Jun 7, 2010, 11:23:27 PM6/7/10
to fma-owl-2009
In debugging why the Right thalamus isn't inferred to be (always) part
of some Brain in my setup, I realize there might be some ambiguity in
the FMA about the thalamus.

Specifically, I think the answer is that there are two fma:Thalamus,
the left and right, which are subclasses of Thalamus. Most of their
parts that are asserted as part of the thalamus (which inherit to the
right and left) are bilateralized as one would expect.

The only exception is the second partition into allothalamus and
isothalamus.

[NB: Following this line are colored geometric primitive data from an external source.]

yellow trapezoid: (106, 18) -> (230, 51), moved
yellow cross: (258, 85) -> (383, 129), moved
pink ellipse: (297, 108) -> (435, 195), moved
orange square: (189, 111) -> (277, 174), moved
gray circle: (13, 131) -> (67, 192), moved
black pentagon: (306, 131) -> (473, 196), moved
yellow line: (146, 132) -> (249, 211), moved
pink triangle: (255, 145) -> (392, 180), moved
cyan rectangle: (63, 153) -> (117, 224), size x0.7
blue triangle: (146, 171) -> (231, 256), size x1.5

If I understand things correctly those they could be bilaterally
differentiated as well, but are not at the moment.

The thalamus is asserted to be regional part of the diencephalon.

The Thalamic complex has parts Left thalamus, Right Thalamus, and the
Interthalamic adhesion. This looks like an exhaustive partition. It
isn't part of anything, leaving the Interthalamic adhesion an orphan.

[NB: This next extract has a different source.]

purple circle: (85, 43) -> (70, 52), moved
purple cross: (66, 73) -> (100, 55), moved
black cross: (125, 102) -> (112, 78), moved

I think it might be clearer to have the Thalamic complex be part of
the diencephalon. Then it would be clear that next level of component
below diencephalon is the thalamic complex. Not asserting diencephalon
having part thalamus might also cause less possibility for confusion
between thalamus and thalamic complex. The left and right would be
inferred to be part of the diencephalon because the they are part of
the thalamic complex.

There is a general issue when one has the pattern

<non-bilateral> (e.g. diencephalon)
 has_part <superclass of bilateral> (e.g. thalamus) 

  <left> (e.g. left thalamus)
  <right> (e.g. right thalamus)

which is that we don't know (from the axioms) whether the
<non-bilateral> has both or only one of the <left> and <right>.

The all-some axiom is: ALL <non-bilateral> has_part some SOME

This is satisfied by it having either a <left> or a <right>. (think of
tool that is manufactered in left and right hand versions - some parts
are in common to both, and some are specialized to right and left, but
there would be only one of left or right).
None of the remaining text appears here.